USAID’in kapatılması diğer federal kurumlar için ne anlama geliyor?
USAID’in kapatılma süreci, diğer federal kurumlar için endişe verici bir örnek oluşturuyor. Elon Musk’ın DOGE ekibi, Eğitim Bakanlığı’nda yaklaşık 20 çalışanla faaliyet gösteriyor.

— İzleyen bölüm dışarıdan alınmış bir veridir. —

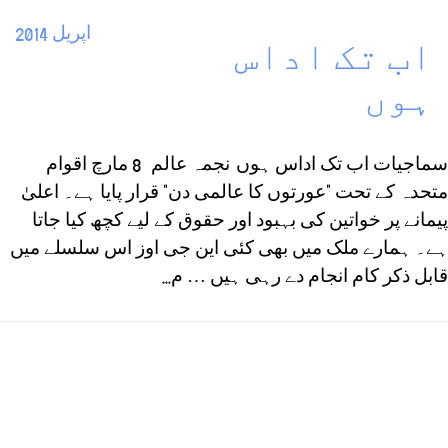
اپریل 2014
اب تک اداس
ہوں
سماجیات اب تک اداس ہوں نجمہ عالم 8 مارچ اقوام
متحدہ کے تحت ”عورتوں کا عالمی دن“ قرار پایا ہے۔ اعلیٰ
پیمانے پر خواتین کی بہبود اور حقوق کے لیے کچھ کیا جاتا
ہے۔ ہمارے ملک میں بھی کئی این جی اوز اس سلسلے میں
قابل ذکر کام انجام دے رہی ہیں … م...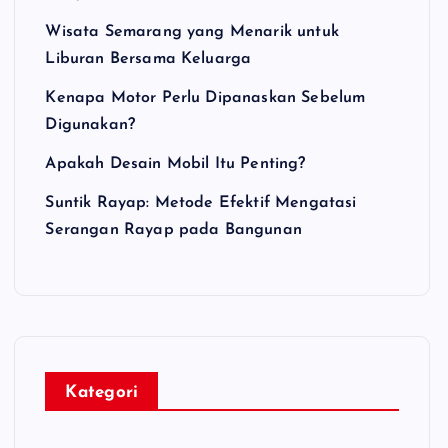
Wisata Semarang yang Menarik untuk
Liburan Bersama Keluarga
Kenapa Motor Perlu Dipanaskan Sebelum
Digunakan?
Apakah Desain Mobil Itu Penting?
Suntik Rayap: Metode Efektif Mengatasi
Serangan Rayap pada Bangunan
Kategori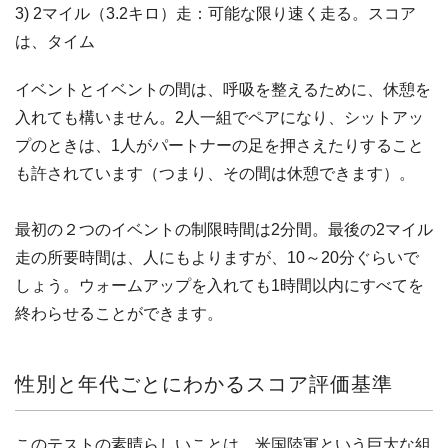
3) 2マイル（3.2キロ）走：可能な限り速く走る。スコア
は、タイム
イベントとイベントの間は、呼吸を整えるために、休憩を
入れても構いません。2人一組でペアになり、シットアッ
プのときは、1人がパートナーの足を押さえたりすること
も許されています（つまり、その間は休憩できます）。
最初の２つのイベントの制限時間は2分間。最後の2マイル
走の所要時間は、人にもよりますが、10～20分ぐらいで
しょう。ウォームアップを入れても1時間以内にすべてを
終わらせることができます。
性別と年代ごとにわかるスコア評価基準
このテストの素晴らしいことは、米国陸軍という巨大な組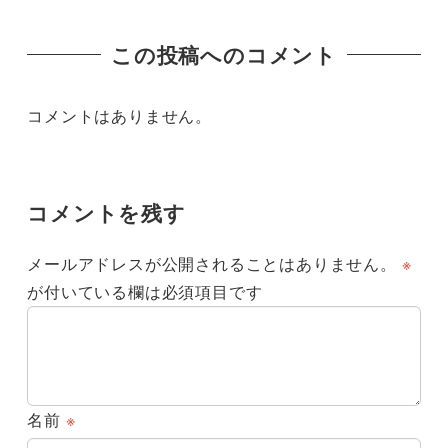
この投稿へのコメント
コメントはありません。
コメントを残す
メールアドレスが公開されることはありません。
※
が付いている欄は必須項目です
名前
※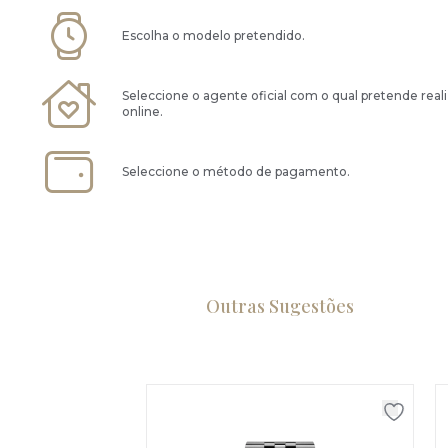
Escolha o modelo pretendido.
Seleccione o agente oficial com o qual pretende real
online.
Seleccione o método de pagamento.
Outras Sugestões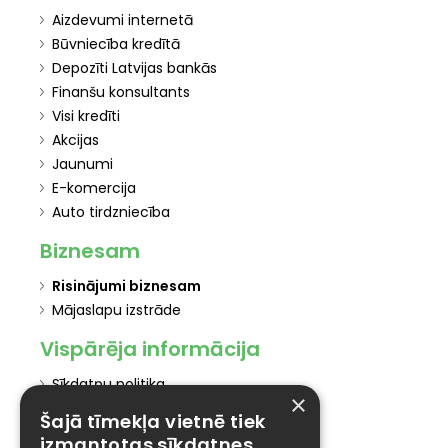
Aizdevumi internetā
Būvniecība kredītā
Depozīti Latvijas bankās
Finanšu konsultants
Visi kredīti
Akcijas
Jaunumi
E-komercija
Auto tirdzniecība
Biznesam
Risinājumi biznesam
Mājaslapu izstrāde
Vispārēja informācija
Sīkdatņu politika
×
Privātuma politika
Šajā tīmekļa vietnē tiek
Marketinga politika
izmantotas sīkdatnes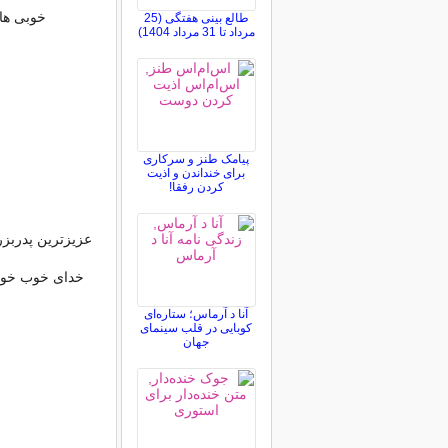
خوبی هات
طالع بینی هفتگی (25
مرداد تا 31 مرداد 1404)
پیامک طنز و سرکاری
برای خنداندن و اذیت
کردن رفقا!
عزیزترین پدربزر
خدای خوب خود 
آنا د آرماس؛ ستاره‌ای
کوبایی در قلب سینمای
جهان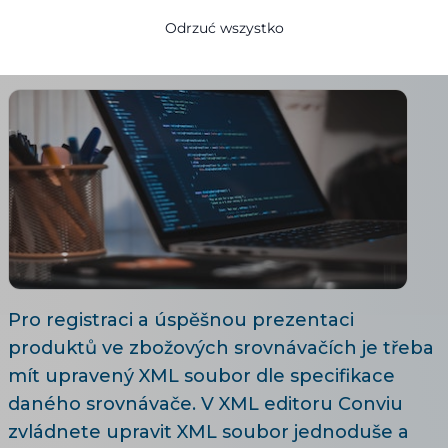
Ivana Broklová
Odrzuć wszystko
26.09.2020
Zaktualizowano 28. 7. 2026
8 minuty czytania
Pro registraci a úspěšnou prezentaci
produktů ve zbožových srovnávačích je třeba
mít upravený XML soubor dle specifikace
daného srovnávače. V XML editoru Conviu
zvládnete upravit XML soubor jednoduše a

Bu 20 kişi, bakanlığın hassas iç sistemlerine erişim sağladı. Ekip aynı zamanda Medicare ve Medicaid Merkezleri’nin önemli sistemlerine de sızdı.
DOGE çalışanları, genellikle kimliklerini gizleyerek çalışıyor. Çevrimiçi tacizden korunmak için bu yöntemi kullandıklarını söylüyor. Federal kurumların güvenlik protokolleri DOGE için gevşetiliyor.
USAID’deki uygulamalar diğer kurumlara da yayılabilir. ABD basınına göre federal çalışanların iş güvencesi tehlike altında. Kurumların bağımsız yapısı ve profesyonel standartları risk altına giriyor. Bu durum, federal hükümetin kurumsal hafızasının ve uzmanlığının kaybedilmesi tehlikesini de beraberinde getiriyor.
Trump’ın federal bürokrasiyi nasıl yeniden yapılandıracak?
Trump yönetimi, federal bürokrasiyi kökten değiştirmeyi hedefliyor. Plan, federal kurumları küçültmeyi ve çalışanları daha esnek sözleşmelere geçirmeyi öngörüyor. Personel Yönetimi Ofisi, yaklaşık 3 milyon federal çalışana ertelenmiş istifa teklifinde bulundu. Çalışanlar istifa etmezlerse işten çıkarılabilecek veya başka görevlere atanabilecek.
Trump, Kongre’nin bütçe ve harcama kararlarını kontrol etme yetkisine de meydan okuyor. Başkan, Kongre tarafından onaylanmış fonları durdurma hakkını savunuyor. Uzaktan çalışma imkanı kaldırılıyor ve zorunlu ofise dönüş uygulanıyor. Çeşitlilik, eşitlik ve kapsayıcılık uygulamaları askıya alınıyor. Çalışanlar sadakat testlerine tabi tutulabilecek. Federal kurumların web siteleri ve iletişim kanalları üzerindeki kontrol artırılıyor. Bu değişiklikler, federal hükümetin işleyişinde köklü bir dönüşüm anlamına geliyor.